**Information:**
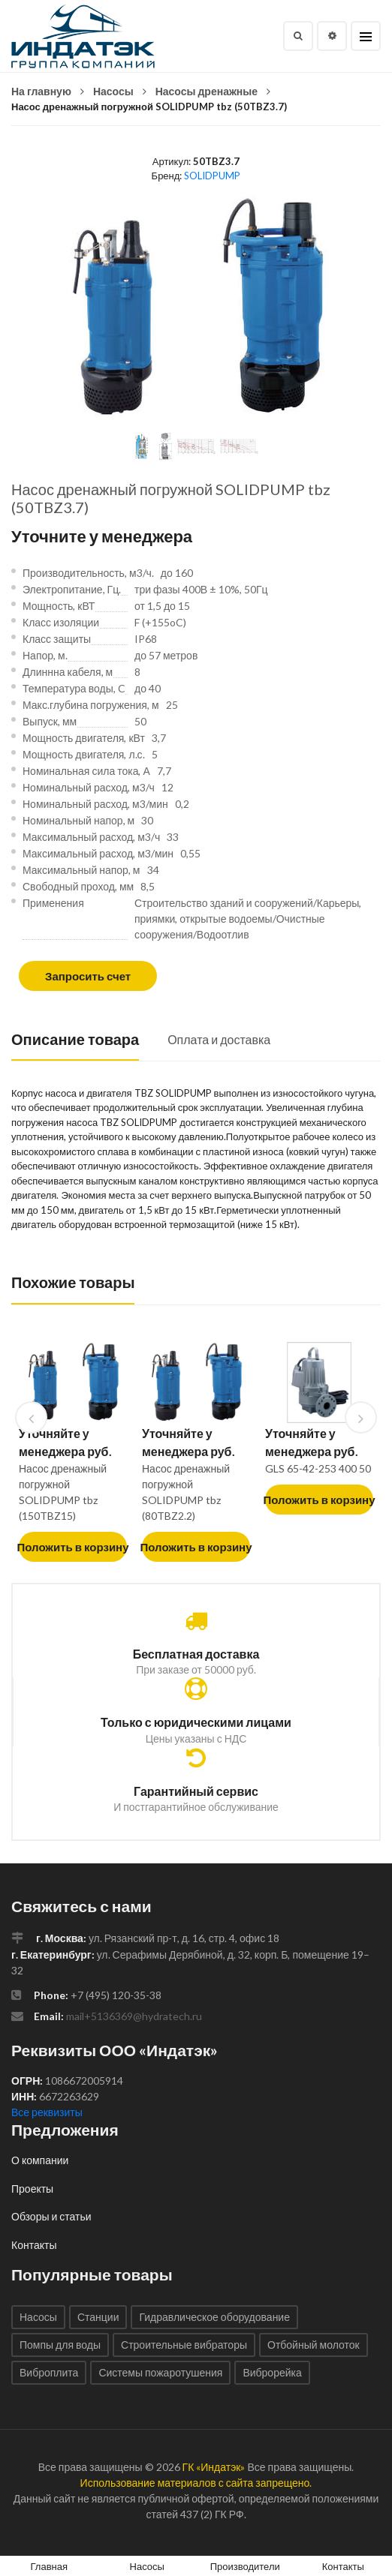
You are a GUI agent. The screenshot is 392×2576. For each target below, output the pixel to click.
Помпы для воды (60, 2344)
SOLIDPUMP (212, 176)
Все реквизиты (47, 2112)
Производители (245, 2566)
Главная (49, 2566)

**Assignment:**
Nothing but the lines from the one containing "SOLIDPUMP (212, 176)" to the end of the records above should appear, each copied exactly.

**Expected output:**
SOLIDPUMP (212, 176)
Все реквизиты (47, 2112)
Производители (245, 2566)
Главная (49, 2566)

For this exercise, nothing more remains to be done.